Yusril Ihza Mahendra: Jika Pemilu 2024 Diundur, Presiden Hingga DPRD Adalah Ilegal
JAKARTA - Pakar hukum tata negara Yusril Ihza Mahendra, menyoroti usulan gelaran Pemilu 2024 yang didengungkan sejumlah pejabat negara dan petinggi partai politik.
Dia menjelaskan, bahwa pemilu adalah pelaksanaan kedaulatan rakyat yang pelaksanaannya diatur dalam UUD Negara Republik Indonesia Tahun 1945 pasal 1 ayat 2. Pemilu dilaksanakan sekali dalam lima tahun untuk memilih anggota DPR dan DPD, lalu membentuk MPR.
“Secara spesifik Pasal 22E UUD 45 secara imperatif menyatakan bahwa pemilihan umum untuk memilih anggota DPR, DPD, Presiden dan Wakil Presiden serta DPRD dilaksanakan setiap lima tahun sekali,” ujar Yusril kepada wartawan, Minggu, 27 Februari.

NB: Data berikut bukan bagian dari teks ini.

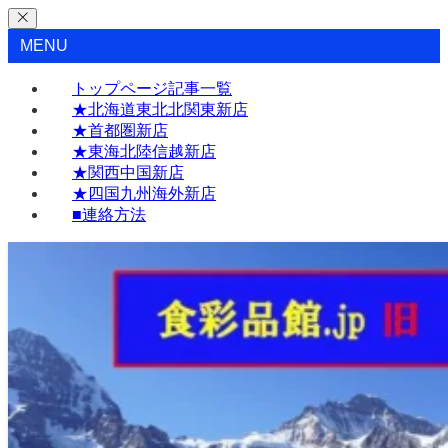
MENU
トップページ記事一覧
★北海道東北北関東新店
★首都圏新店
★東海北陸信越新店
★関西中国新店
★四国九州海外新店
■連絡方法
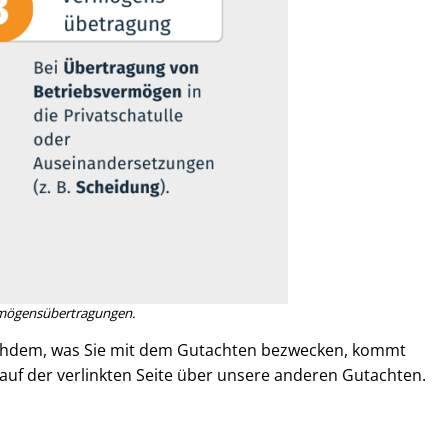
ö­gens­über­tra­gun­gen.
achdem, was Sie mit dem Gutachten bezwecken, kommt
h auf der verlinkten Seite über unsere anderen Gutachten.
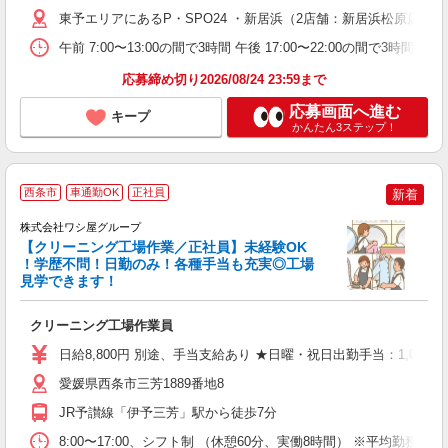
K
東予エリアにあるP・SPO24 ・新居浜（2店舗：新居浜松原店
午前 7:00〜13:00の間で3時間 午後 17:00〜22:00の
応募締め切り2026/08/24 23:59まで
応募画面へ進む
キープ
かんたん3ステップ！
西条市
車通勤OK
正社員
新着
株式会社ワシ屋グループ
【クリーニング工場作業／正社員】未経験OK
！学歴不問！日勤のみ！各種手当も充実◎工場
見学できます！
私
クリーニング工場作業員
入
タ
日給8,800円 別途、手当支給あり ★日曜・祝日出勤手当：1,000円/
通
あ
愛媛県西条市三芳1889番地8
JR予讃線「伊予三芳」駅から徒歩7分
8:00〜17:00、シフト制 （休憩60分、実働8時間） ※平均勤務日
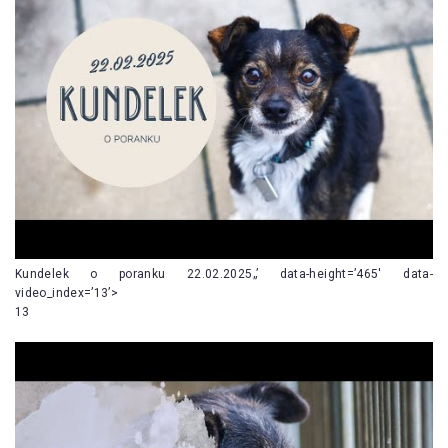
Kundelek o poranku 22.02.2025„’ data-height=’465′ data-
video_index=’13’>
13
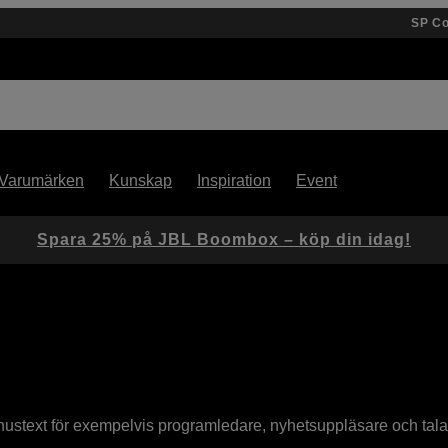
SP C
Varumärken
Kunskap
Inspiration
Event
Spara 25% på JBL Boombox – köp din idag!
ustext för exempelvis programledare, nyhetsuppläsare och talare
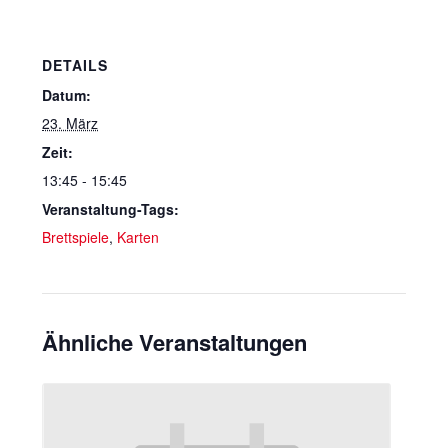
DETAILS
Datum:
23. März
Zeit:
13:45 - 15:45
Veranstaltung-Tags:
Brettspiele
,
Karten
Ähnliche Veranstaltungen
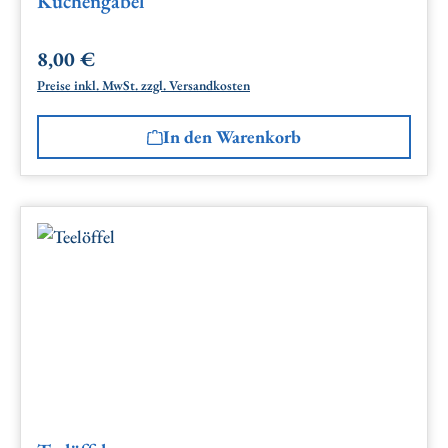
Kuchengabel
8,00 €
Regulärer Preis:
Preise inkl. MwSt. zzgl. Versandkosten
In den Warenkorb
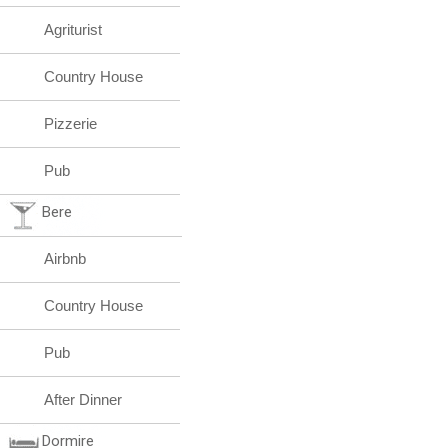
Agriturist
Country House
Pizzerie
Pub
Bere
Airbnb
Country House
Pub
After Dinner
Dormire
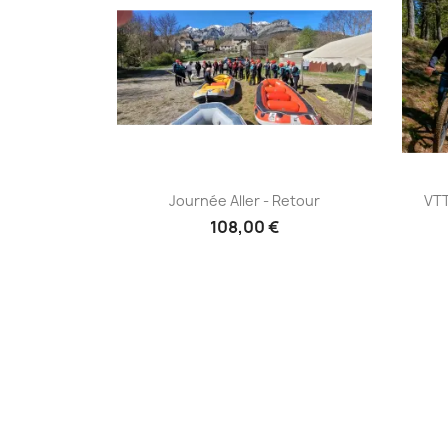
Journée aller - retour


Journée Aller - Retour
VTT
108,00 €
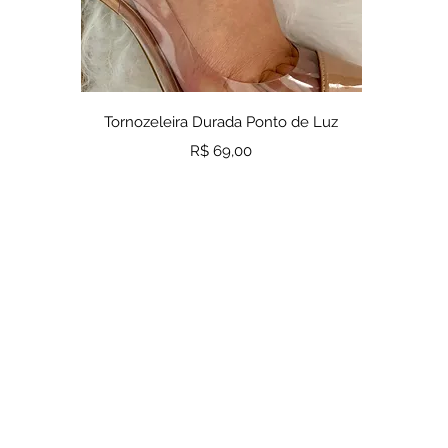
Visualização rápida
Tornozeleira Durada Ponto de Luz
Preço
R$ 69,00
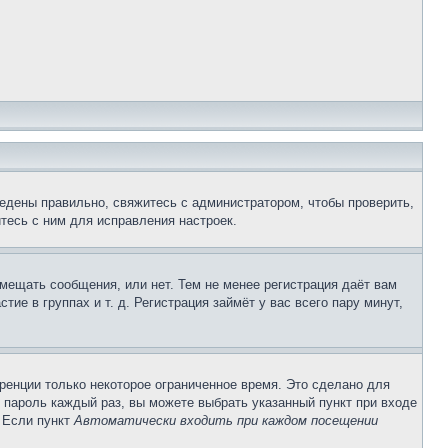
едены правильно, свяжитесь с администратором, чтобы проверить,
тесь с ним для исправления настроек.
змещать сообщения, или нет. Тем не менее регистрация даёт вам
е в группах и т. д. Регистрация займёт у вас всего пару минут,
ренции только некоторое ограниченное время. Это сделано для
и пароль каждый раз, вы можете выбрать указанный пункт при входе
. Если пункт
Автоматически входить при каждом посещении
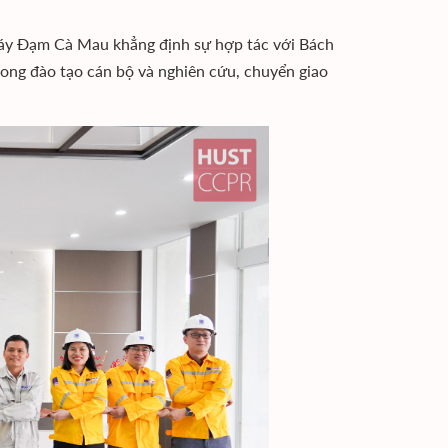
áy Đạm Cà Mau khẳng định sự hợp tác với Bách
 trong đào tạo cán bộ và nghiên cứu, chuyển giao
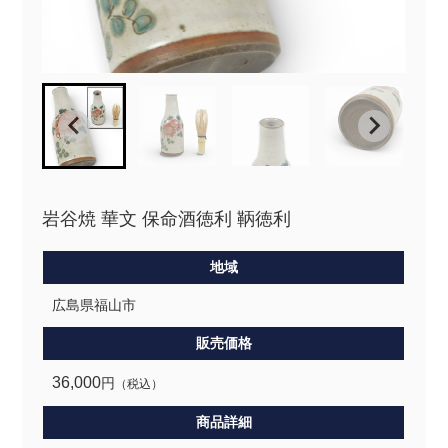
岩谷焼 華文 保命酒徳利 鞆徳利
地域
広島県福山市
販売価格
36,000
円
（税込）
商品詳細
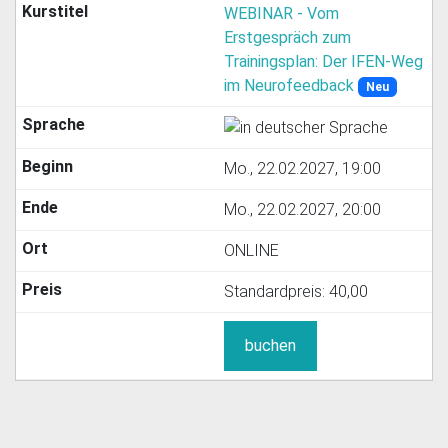
WEBINAR - Vom
Erstgespräch zum
Trainingsplan: Der IFEN-Weg
im Neurofeedback
Neu
Mo., 22.02.2027, 19:00
Mo., 22.02.2027, 20:00
ONLINE
Standardpreis:
40,00
buchen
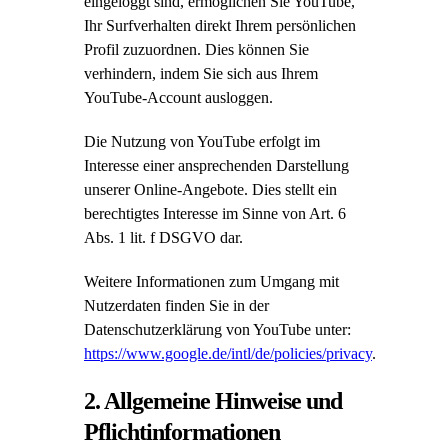
eingeloggt sind, ermöglichen Sie YouTube,
Ihr Surfverhalten direkt Ihrem persönlichen
Profil zuzuordnen. Dies können Sie
verhindern, indem Sie sich aus Ihrem
YouTube-Account ausloggen.
Die Nutzung von YouTube erfolgt im
Interesse einer ansprechenden Darstellung
unserer Online-Angebote. Dies stellt ein
berechtigtes Interesse im Sinne von Art. 6
Abs. 1 lit. f DSGVO dar.
Weitere Informationen zum Umgang mit
Nutzerdaten finden Sie in der
Datenschutzerklärung von YouTube unter:
https://www.google.de/intl/de/policies/privacy
.
2. Allgemeine Hinweise und
Pflichtinformationen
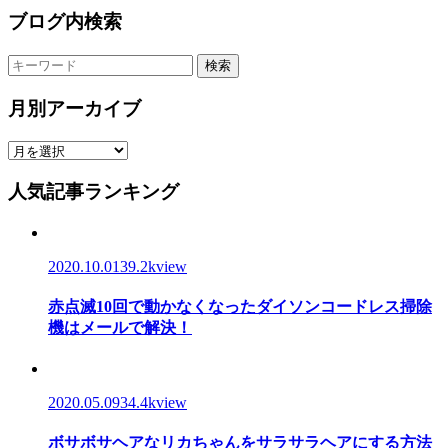
ブログ内検索
検索
月別アーカイブ
人気記事ランキング
2020.10.01
39.2kview
赤点滅10回で動かなくなったダイソンコードレス掃除
機はメールで解決！
2020.05.09
34.4kview
ボサボサヘアなリカちゃんをサラサラヘアにする方法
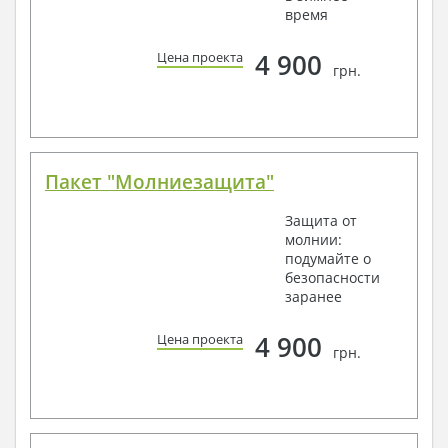
время
4 900
Цена проекта
грн.
Пакет "Молниезащита"
Защита от
молнии:
подумайте о
безопасности
заранее
4 900
Цена проекта
грн.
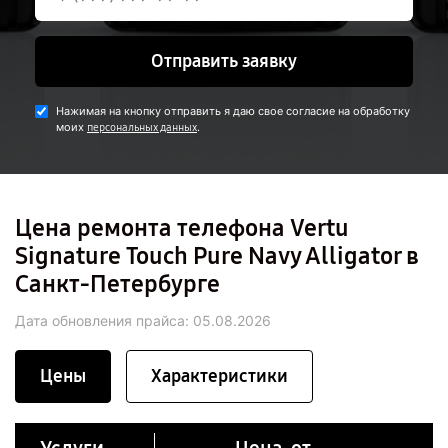
Отправить заявку
Нажимая на кнопку отправить я даю свое согласие на обработку
моих
.
персональных данных
Цена ремонта телефона Vertu
Signature Touch Pure Navy Alligator в
Санкт-Петербурге
Дата обновления прайса:
05.08.2026
Цены
Характеристики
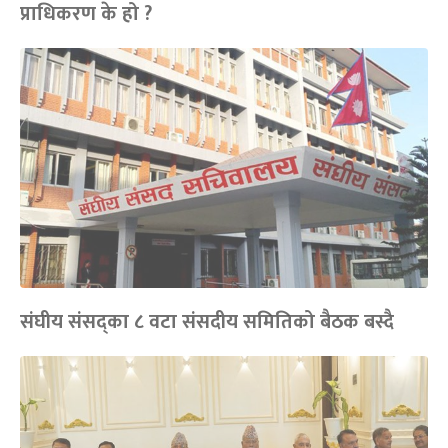
प्राधिकरण के हो ?
संघीय संसद्का ८ वटा संसदीय समितिको बैठक बस्दै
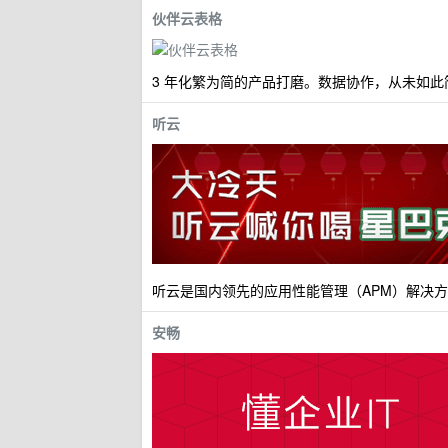
伙伴云表格
3 年化繁为简的产品打磨。数据协作，从未如此
听云
听云是国内领先的应用性能管理（APM）解决
安畅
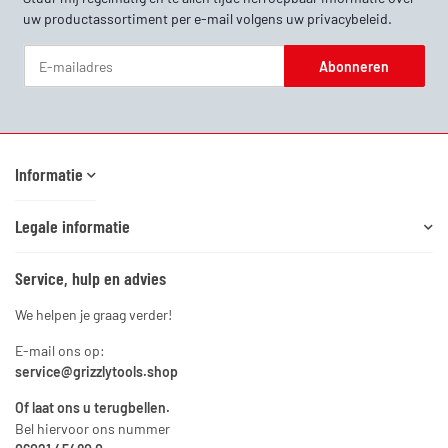
uw productassortiment per e-mail volgens uw
privacybeleid
.
Abonneren
Nieuwsbrief Abonneren
Informatie
Legale informatie
Service, hulp en advies
We helpen je graag verder!
E-mail ons op:
service@grizzlytools.shop
Of laat ons u terugbellen.
Bel hiervoor ons nummer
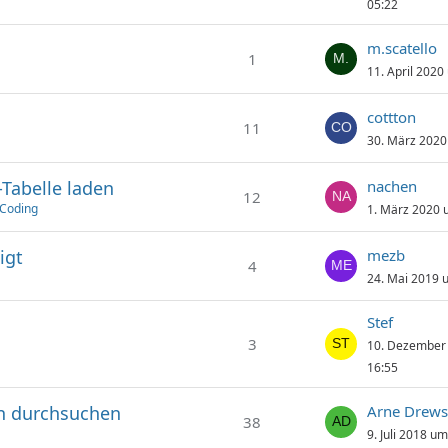
05:22
m.scatello
1
11. April 2020
cottton
11
30. März 2020
-Tabelle laden
nachen
12
Coding
1. März 2020 
igt
mezb
4
24. Mai 2019 
Stef
3
10. Dezember
16:55
ln durchsuchen
Arne Drews
38
9. Juli 2018 u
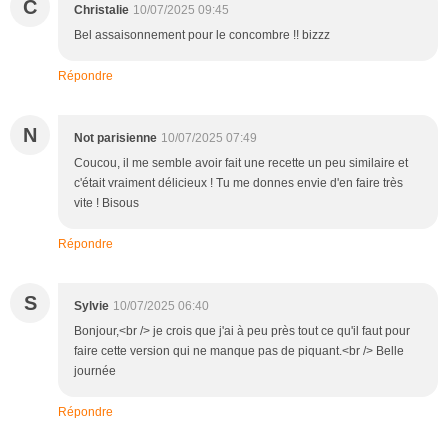
C
Christalie
10/07/2025 09:45
Bel assaisonnement pour le concombre !! bizzz
Répondre
N
Not parisienne
10/07/2025 07:49
Coucou, il me semble avoir fait une recette un peu similaire et
c'était vraiment délicieux ! Tu me donnes envie d'en faire très
vite ! Bisous
Répondre
S
Sylvie
10/07/2025 06:40
Bonjour,<br /> je crois que j'ai à peu près tout ce qu'il faut pour
faire cette version qui ne manque pas de piquant.<br /> Belle
journée
Répondre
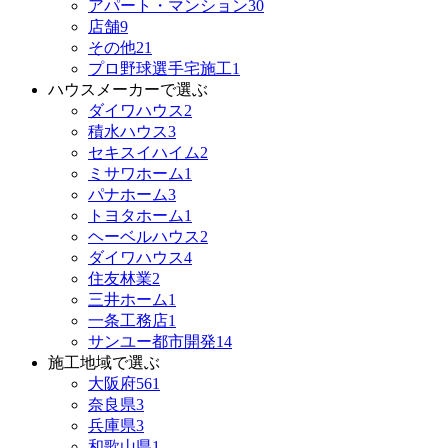
アパート・マンション
30
店舗
9
その他
21
プロ野球選手宅施工
1
ハウスメーカーで選ぶ
ダイワハウス
2
積水ハウス
3
セキスイハイム
2
ミサワホーム
1
パナホーム
3
トヨタホーム
1
ヘーベルハウス
2
ダイワハウス
4
住友林業
2
三井ホーム
1
一条工務店
1
サンユー都市開発
14
施工地域で選ぶ
大阪府
561
奈良県
3
兵庫県
3
和歌山県
1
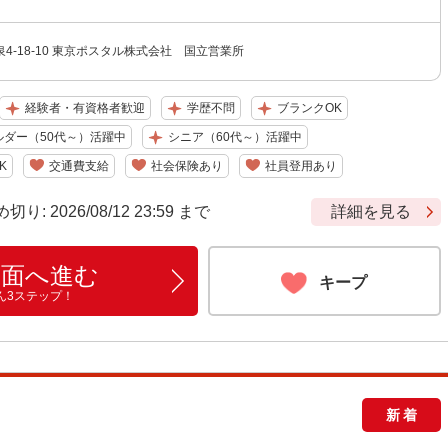
4-18-10 東京ポスタル株式会社 国立営業所
経験者・有資格者歓迎
学歴不問
ブランクOK
ルダー（50代～）活躍中
シニア（60代～）活躍中
K
交通費支給
社会保険あり
社員登用あり
 2026/08/12 23:59 まで
詳細を見る
画面へ進む
キープ
ん3ステップ！
新着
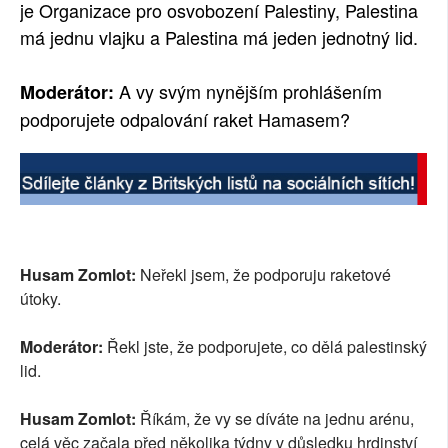
je Organizace pro osvobození Palestiny, Palestina
má jednu vlajku a Palestina má jeden jednotný lid.
A vy svým nynějším prohlášením
Moderátor:
podporujete odpalování raket Hamasem?
Husam Zomlot:
Neřekl jsem, že podporuju raketové
útoky.
Moderátor:
Řekl jste, že podporujete, co dělá palestinský
lid.
Husam Zomlot:
Říkám, že vy se díváte na jednu arénu,
celá věc začala před několika týdny v důsledku hrdinství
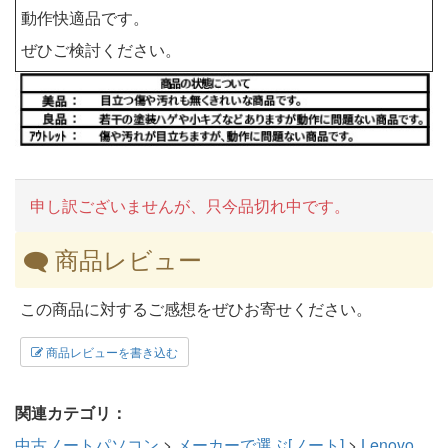
動作快適品です。
ぜひご検討ください。
申し訳ございませんが、只今品切れ中です。
商品レビュー
この商品に対するご感想をぜひお寄せください。
商品レビューを書き込む
関連カテゴリ：
中古ノートパソコン
>
メーカーで選ぶ[ノート]
>
Lenovo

Ketentuan-ketentuan tersebut, lanjutnya, berkaitan erat dengan masa jabatan anggota DPR, DPRD, DPD, Presiden dan Wakil Presiden. Setelah lima tahun sejak dilantik, jelas Yusril, masa jabatan penyelenggara negara tersebut berakhir dengan sendirinya.
Yusril pun mempertanyakan dasar apakah para penyelenggara negara itu menduduki jabatan dan menjalankan kekuasaannya, jika pemilu ditunda melebihi batas waktu lima tahun.
Sebab menurutnya, tidak ada dasar hukum sama sekali yang mengatur itu. Apabila dipaksa diundur, kata Yusril, maka semua penyelenggara negara mulai dari Presiden dan Wakil Presiden, anggota MPR, DPR, DPD hingga DPRD adalah “ilegal” alias “tidak sah” atau “tidak legitimate”.
Baca juga:
“Jika para penyelenggara negara itu semuanya ilegal, maka tidak ada kewajiban apapun bagi rakyat untuk mematuhi mereka. Rakyat akan jalan sendiri-sendiri menurut maunya sendiri," tegas Yusril.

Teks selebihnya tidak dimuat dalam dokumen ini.